Knowing my own mind…
I kept thinking over the summer that I was going to do a clean bulk for winter, but I just cannot seem to allow myself to do it. I’m so close to my dream goal that I had two years ago that I just can’t let it go. Even if I obtain a large improvement through a bulk for next year, I can’t let go.
My dad always said, "Never resist a temporary inconvenience if it results in a permanent improvement." I use this saying every day to my coworkers and I follow it, but not this time. I think it has a lot to do with fear. Irrational fear, maybe. I guess having been overweight to downright obese most of my life, I am scared to even allow a 10 lb gain even if it’s done clean. I know deep down that I control my weight. I control my diet. I know I can work off the additional fat, as I have done it before.
So, knowing that my fear is irrational, I am going to proceed with an ultra-slow clean bulk.

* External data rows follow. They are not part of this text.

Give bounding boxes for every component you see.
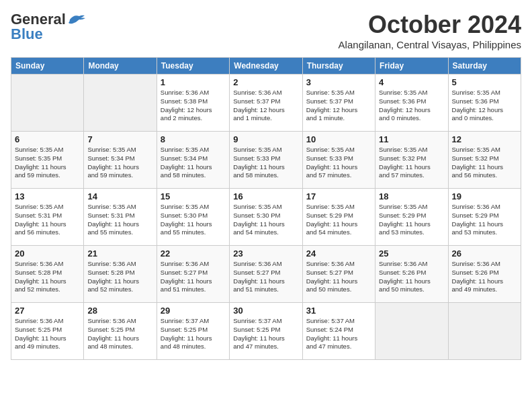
logo: General Blue [11,11,86,43]
calendar-cell: 7Sunrise: 5:35 AMSunset: 5:34 PMDaylight… [84,132,157,189]
calendar-cell: 27Sunrise: 5:36 AMSunset: 5:25 PMDayligh… [11,303,84,360]
day-number: 7 [87,134,152,144]
day-number: 13 [15,191,80,201]
day-info: Sunrise: 5:36 AMSunset: 5:26 PMDaylight:… [452,260,517,294]
day-number: 19 [452,191,517,201]
day-info: Sunrise: 5:35 AMSunset: 5:37 PMDaylight:… [306,89,371,123]
calendar-cell: 25Sunrise: 5:36 AMSunset: 5:26 PMDayligh… [375,246,448,303]
weekday-header-wednesday: Wednesday [230,58,302,75]
day-number: 16 [233,191,298,201]
calendar-cell: 8Sunrise: 5:35 AMSunset: 5:34 PMDaylight… [157,132,229,189]
calendar-week-row: 13Sunrise: 5:35 AMSunset: 5:31 PMDayligh… [11,189,521,246]
calendar-cell: 29Sunrise: 5:37 AMSunset: 5:25 PMDayligh… [157,303,229,360]
day-number: 11 [379,134,444,144]
day-info: Sunrise: 5:35 AMSunset: 5:34 PMDaylight:… [87,146,152,180]
weekday-header-saturday: Saturday [448,58,521,75]
day-number: 5 [452,77,517,87]
calendar-cell: 22Sunrise: 5:36 AMSunset: 5:27 PMDayligh… [157,246,229,303]
calendar-cell: 10Sunrise: 5:35 AMSunset: 5:33 PMDayligh… [302,132,375,189]
day-number: 4 [379,77,444,87]
calendar-cell: 9Sunrise: 5:35 AMSunset: 5:33 PMDaylight… [230,132,302,189]
day-number: 8 [161,134,226,144]
calendar-cell: 16Sunrise: 5:35 AMSunset: 5:30 PMDayligh… [230,189,302,246]
day-number: 23 [233,248,298,259]
weekday-header-row: SundayMondayTuesdayWednesdayThursdayFrid… [11,58,521,75]
day-number: 1 [161,77,226,87]
calendar-cell: 12Sunrise: 5:35 AMSunset: 5:32 PMDayligh… [448,132,521,189]
weekday-header-monday: Monday [84,58,157,75]
calendar-cell: 24Sunrise: 5:36 AMSunset: 5:27 PMDayligh… [302,246,375,303]
day-info: Sunrise: 5:36 AMSunset: 5:25 PMDaylight:… [87,317,152,351]
day-info: Sunrise: 5:35 AMSunset: 5:31 PMDaylight:… [15,203,80,237]
calendar-cell: 17Sunrise: 5:35 AMSunset: 5:29 PMDayligh… [302,189,375,246]
calendar-cell: 13Sunrise: 5:35 AMSunset: 5:31 PMDayligh… [11,189,84,246]
month-title: October 2024 [339,11,521,39]
logo-bird-icon [67,13,86,26]
day-info: Sunrise: 5:35 AMSunset: 5:31 PMDaylight:… [87,203,152,237]
day-info: Sunrise: 5:36 AMSunset: 5:37 PMDaylight:… [233,89,298,123]
calendar-cell [375,303,448,360]
calendar-cell: 6Sunrise: 5:35 AMSunset: 5:35 PMDaylight… [11,132,84,189]
calendar-cell: 1Sunrise: 5:36 AMSunset: 5:38 PMDaylight… [157,75,229,132]
calendar-cell [11,75,84,132]
day-info: Sunrise: 5:35 AMSunset: 5:32 PMDaylight:… [452,146,517,180]
day-number: 21 [87,248,152,259]
calendar-cell: 26Sunrise: 5:36 AMSunset: 5:26 PMDayligh… [448,246,521,303]
title-block: October 2024 Alangilanan, Central Visaya… [339,11,521,50]
day-number: 15 [161,191,226,201]
calendar-cell: 20Sunrise: 5:36 AMSunset: 5:28 PMDayligh… [11,246,84,303]
day-number: 20 [15,248,80,259]
calendar-cell: 5Sunrise: 5:35 AMSunset: 5:36 PMDaylight… [448,75,521,132]
day-number: 29 [161,306,226,316]
day-info: Sunrise: 5:36 AMSunset: 5:28 PMDaylight:… [87,260,152,294]
weekday-header-thursday: Thursday [302,58,375,75]
calendar-cell: 19Sunrise: 5:36 AMSunset: 5:29 PMDayligh… [448,189,521,246]
day-number: 25 [379,248,444,259]
day-number: 12 [452,134,517,144]
day-info: Sunrise: 5:36 AMSunset: 5:28 PMDaylight:… [15,260,80,294]
day-number: 30 [233,306,298,316]
day-number: 26 [452,248,517,259]
weekday-header-friday: Friday [375,58,448,75]
day-info: Sunrise: 5:35 AMSunset: 5:36 PMDaylight:… [379,89,444,123]
day-number: 2 [233,77,298,87]
calendar-week-row: 1Sunrise: 5:36 AMSunset: 5:38 PMDaylight… [11,75,521,132]
day-number: 28 [87,306,152,316]
day-info: Sunrise: 5:35 AMSunset: 5:34 PMDaylight:… [161,146,226,180]
day-info: Sunrise: 5:35 AMSunset: 5:30 PMDaylight:… [161,203,226,237]
day-info: Sunrise: 5:35 AMSunset: 5:36 PMDaylight:… [452,89,517,123]
day-info: Sunrise: 5:35 AMSunset: 5:33 PMDaylight:… [306,146,371,180]
calendar-cell: 15Sunrise: 5:35 AMSunset: 5:30 PMDayligh… [157,189,229,246]
calendar-cell: 30Sunrise: 5:37 AMSunset: 5:25 PMDayligh… [230,303,302,360]
day-number: 17 [306,191,371,201]
day-number: 24 [306,248,371,259]
calendar-cell: 14Sunrise: 5:35 AMSunset: 5:31 PMDayligh… [84,189,157,246]
calendar-cell: 23Sunrise: 5:36 AMSunset: 5:27 PMDayligh… [230,246,302,303]
day-number: 10 [306,134,371,144]
day-number: 14 [87,191,152,201]
day-number: 31 [306,306,371,316]
day-info: Sunrise: 5:37 AMSunset: 5:25 PMDaylight:… [161,317,226,351]
weekday-header-sunday: Sunday [11,58,84,75]
weekday-header-tuesday: Tuesday [157,58,229,75]
location-title: Alangilanan, Central Visayas, Philippine… [339,39,521,50]
day-info: Sunrise: 5:36 AMSunset: 5:27 PMDaylight:… [306,260,371,294]
day-info: Sunrise: 5:36 AMSunset: 5:26 PMDaylight:… [379,260,444,294]
calendar-week-row: 20Sunrise: 5:36 AMSunset: 5:28 PMDayligh… [11,246,521,303]
calendar-cell: 11Sunrise: 5:35 AMSunset: 5:32 PMDayligh… [375,132,448,189]
day-info: Sunrise: 5:35 AMSunset: 5:30 PMDaylight:… [233,203,298,237]
logo-blue: Blue [11,26,43,43]
day-info: Sunrise: 5:37 AMSunset: 5:25 PMDaylight:… [233,317,298,351]
calendar-week-row: 6Sunrise: 5:35 AMSunset: 5:35 PMDaylight… [11,132,521,189]
day-number: 27 [15,306,80,316]
day-info: Sunrise: 5:36 AMSunset: 5:38 PMDaylight:… [161,89,226,123]
day-number: 6 [15,134,80,144]
day-number: 3 [306,77,371,87]
calendar-cell [84,75,157,132]
day-info: Sunrise: 5:36 AMSunset: 5:27 PMDaylight:… [161,260,226,294]
calendar-cell: 21Sunrise: 5:36 AMSunset: 5:28 PMDayligh… [84,246,157,303]
day-info: Sunrise: 5:35 AMSunset: 5:29 PMDaylight:… [379,203,444,237]
day-info: Sunrise: 5:35 AMSunset: 5:35 PMDaylight:… [15,146,80,180]
day-info: Sunrise: 5:35 AMSunset: 5:29 PMDaylight:… [306,203,371,237]
calendar-cell: 28Sunrise: 5:36 AMSunset: 5:25 PMDayligh… [84,303,157,360]
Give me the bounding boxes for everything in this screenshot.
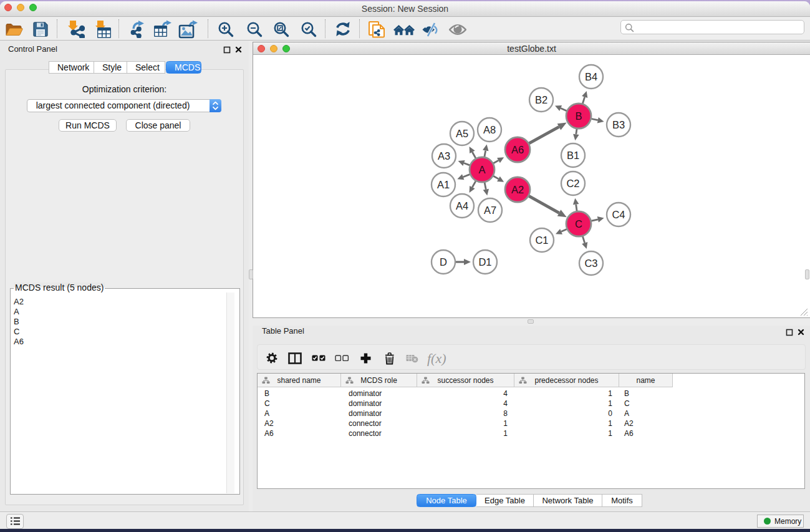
svg-text:B: B <box>575 110 582 122</box>
svg-text:B2: B2 <box>535 94 547 105</box>
svg-text:D1: D1 <box>478 256 491 268</box>
svg-text:B1: B1 <box>567 150 579 161</box>
svg-text:C4: C4 <box>612 209 625 220</box>
svg-text:A7: A7 <box>484 205 496 216</box>
svg-text:C2: C2 <box>566 178 579 189</box>
svg-text:A3: A3 <box>438 150 450 162</box>
svg-text:A4: A4 <box>456 200 468 211</box>
svg-text:B3: B3 <box>612 119 625 130</box>
svg-text:C: C <box>575 218 582 230</box>
svg-text:A8: A8 <box>483 124 496 135</box>
svg-text:A5: A5 <box>456 128 468 139</box>
svg-text:D: D <box>440 256 447 268</box>
svg-text:A1: A1 <box>437 179 450 190</box>
svg-text:A2: A2 <box>511 184 524 195</box>
svg-text:B4: B4 <box>585 71 597 82</box>
svg-text:A6: A6 <box>511 144 524 155</box>
svg-text:A: A <box>478 164 485 175</box>
svg-text:C1: C1 <box>535 235 548 246</box>
svg-text:C3: C3 <box>584 258 597 269</box>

At least at first. A couple of changes here and there to kind of slowly acclimatize my mind to working with me. Once I get my brain behind this, then I will up the pace slightly.
Other than that, I have had some great workouts lately, but am not seeing much change, but I can feel some changes in the fit of my clothes, so far so good.






September 10, 2008 at 8:52 pm
Jeff, I can see your abs in the photo. It looks to me like you got your goal. what kind of changes are you working towards now? By the way, I am an avid reader of your blog. keep it up!